L'opéra de Lyon fait revivre le très politique "Cercle de craie" d'Alexander von Zemlinsky
Allemagne 1933. "Le Cercle de craie", dernier opéra achevé d'Alexander von Zemlinky doit être créé simultanément dans plusieurs théâtres allemands mais... l'arrivée des nazis au pouvoir remet tout en question.

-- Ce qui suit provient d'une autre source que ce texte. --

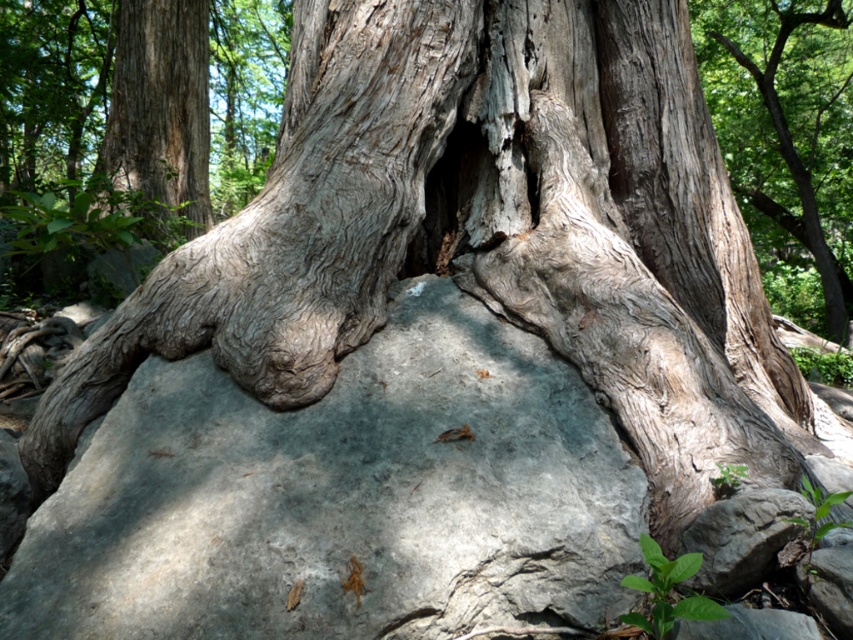 Question: Which point is closer to the camera?

Choices:
 (A) gray rough rock at lower right
 (B) smooth gray bark at center

Answer: (A)

Question: Which point appears farthest from the camera in this image?

Choices:
 (A) (183, 26)
 (B) (757, 548)

Answer: (A)

Question: Considering the relative positions of gray/rough rock at center and smooth gray bark at center in the image provided, where is gray/rough rock at center located with respect to smooth gray bark at center?

Choices:
 (A) right
 (B) left

Answer: (B)

Question: Is smooth gray bark at center closer to the viewer compared to gray rough rock at lower right?

Choices:
 (A) yes
 (B) no

Answer: (B)

Question: Does gray/rough rock at center appear on the right side of gray rough rock at lower right?

Choices:
 (A) no
 (B) yes

Answer: (A)

Question: Among these points, which one is nearest to the camera?

Choices:
 (A) (590, 552)
 (B) (722, 113)

Answer: (A)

Il faut dire que l'opéra, adapté de la pièce de Klabund (pseudonyme de l’écrivain et poète Alfred Henschke) tirée elle-même d'un drame chinois du 13e siècle a de quoi déclencher quelques poussées d'urticaire. "Le Cercle de craie" suit le parcours de la jeune Haïtang vendue par sa mère au propriétaire d'une maison close jusqu'à son "accession" au statut d'impératrice. Une trajectoire, de la déchéance au happy hend, pendant laquelle elle va connaître prostitution et soumission, jalousie, abus de pouvoir, corruption et même condamnation à mort.
Maison close et karaoké
Le rideau se lève sur la maison de thé de Monsieur Tong. Terme pudique qui cache la réalité d'une maison close. Richard Brunel a voulu placer cette fable politique dans l'ambiance de la Chine d'aujourdhui. Dans une ambiance de karaoké les corps à peine couverts de voiles colorés se frolent et se percutent. C'est ce monde que la jeune Tschang Haitang découvre brutalement après avoir été vendue au maître des lieux. Ilse Eerens, en jogging gris avant dêtre déshabillée pour être vêtue dans le style de la maison, joue parfaitement la candeur et la timidité d'un personnage dont le destin commence à se dessiner. Elle a le temps de connaître "l'amour" avec un prince, client fougeux de la maison Tong, dont elle croisera à nouveau le chemin.Mais Haitang est aussitôt vendue à Monsieur Ma, un autre client important de la maison close, dont elle va devenir la deuxième épouse. Le baryton-basse Martin Winkler, vu et entendu à Lyon dans "Une tragédie florentine" du même Zemlinsky, est parfait dans ce rôle de mandarin omnipotent auquel il apporte son physique imposant et sa puissance vocale.
Contre toute attente la timide Haïtang va prendre une grande place dans le coeur de Monsieur Ma... en lui donnant ce fils que sa première épouse n'a pu lui donner. Un bonheur de courte durée car Yu Pei, sa rivale (la soprano allemande Nicola Beller Carbone parfaite de machiavélisme), va la faire accuser de la mort par empoisonnement de leur époux Monsieur Ma, qui s'apprêtait à faire de Haïtang sa seule héritière.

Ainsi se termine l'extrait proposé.